En Mauritanie, l’octroi de visas est en train de devenir un terrain où la souveraineté nationale se dissout dans une zone grise. Certes, le visa reste du ressort exclusif de chaque pays. Mais lorsqu’une mission diplomatique opère sur le sol mauritanien, elle devrait s’astreindre à un cadre fixé par l’État hôte. Or, le constat est amer : les ambassades semblent agir à leur guise, sans encadrement ni contrepoids, avec des pratiques qui frôlent l’abus.
Ce laisser-faire s’explique par l’attitude pour le moins passive du ministère mauritanien des Affaires étrangères. Normalement garant du respect des usages diplomatiques et protecteur des citoyens face aux abus consulaires, le département semble avoir démissionné de ce rôle. Son absence se traduit par une tolérance coupable, qui permet aux représentations étrangères de dicter leurs propres règles sans craindre le moindre rappel à l’ordre.
En d’autres termes, le ministère, censé défendre la souveraineté de l’État dans ses rapports extérieurs, s’est mué en simple spectateur. Or, dans le domaine hautement sensible des visas – qui touche directement à la dignité et à la liberté de circulation des citoyens –, cette abdication est perçue comme un abandon pur et simple de ses prérogatives.
Le cas turc : l’euro imposé
À Nouakchott, l’ambassade de Turquie exige que les frais de visa soient réglés exclusivement en euros. Une disposition totalement contraire aux réglementations mauritaniennes, qui interdisent toute transaction en devises étrangères pour des opérations locales. Comment comprendre que, sur le territoire national, une chancellerie impose une monnaie étrangère au mépris des règles en vigueur ?

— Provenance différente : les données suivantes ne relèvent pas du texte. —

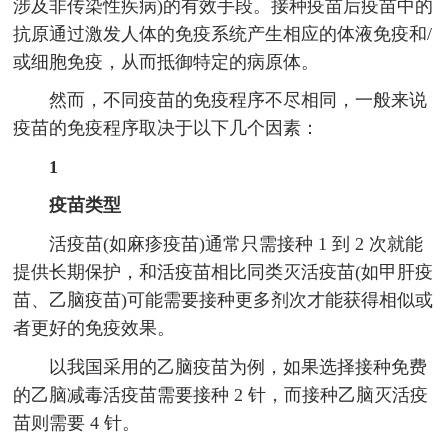
涉及非传染性疾病)的有效手段。接种疫苗后疫苗中的
抗原通过激发人体的免疫系统产生相应的体液免疫和/
或细胞免疫，从而抵御特定的病原体。
然而，不同疫苗的免疫程序不尽相同，一般来说
疫苗的免疫程序取决于以下几个因素：
1
疫苗类型
活疫苗(如麻疹疫苗)通常只需接种 1 到 2 次就能
提供长期保护，和活疫苗相比同类灭活疫苗(如甲肝疫
苗、乙脑疫苗)可能需要接种更多剂次才能获得相似或
者更好的免疫效果。
以我国采用的乙脑疫苗为例，如果选择接种免费
的乙脑减毒活疫苗需要接种 2 针，而接种乙脑灭活疫
苗则需要 4 针。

Le cas marocain : la tribu comme critère
L’ambassade du Maroc, quant à elle, pousse l’ingérence plus loin : son formulaire de demande de visa oblige les requérants à indiquer leur appartenance tribale. Une exigence choquante, puisque la législation mauritanienne ne reconnaît aucune appartenance de ce type et que la Constitution s’efforce au contraire de combattre le tribalisme. Comment accepter qu’une représentation étrangère réintroduise par la petite porte ce que l’État tente d’éradiquer ?
Le cas américain : des frais exorbitants pour un refus express
À l’ambassade des États-Unis, les demandeurs doivent s’acquitter de frais de visa particulièrement élevés. Officiellement, ces sommes couvriraient « les frais de recherche et de documentation ». Mais chacun sait que, dans la majorité des cas, la décision – négative – tombe en quelques minutes, sans véritable instruction. Le sentiment d’une ponction injustifiée est largement partagé.
Le cas espagnol : un marché de rendez-vous
L’Espagne a externalisé la collecte des dossiers à une société privée. En théorie, un moyen de moderniser le service. En pratique, la corruption gangrène le système : obtenir un rendez-vous passe quasi obligatoirement par un intermédiaire, moyennant finance. La légitimité et la transparence s’en trouvent piétinées. Et les lignes téléphoniques mises à disposition continuent à sonner dans le vide.
Le cas français : l’attente indigne
Enfin, l’ambassade de France persiste dans une pratique humiliante : des files interminables de demandeurs, contraints d’attendre sous les arbres, dans la rue, parfois des heures durant. Un traitement qui bafoue la dignité de citoyens venus simplement exercer un droit de mobilité.
Où est l’État ?
L’enjeu dépasse la simple gestion des visas. Il s’agit de restaurer l’autorité de l’État mauritanien face à des pratiques étrangères qui, en l’absence de garde-fous, sapent la souveraineté nationale et dégradent l’image du pays. Il est urgent que le ministère reprenne ses responsabilités : fixer des normes, veiller à leur application, et rappeler aux chancelleries que le respect mutuel commence par celui des lois et des citoyens de l’État hôte.
Faute de quoi, la délivrance des visas restera un espace de dérégulation, de marchandage et de mépris – et le ministère, par son inaction, portera la responsabilité d’une abdication silencieuse de souveraineté.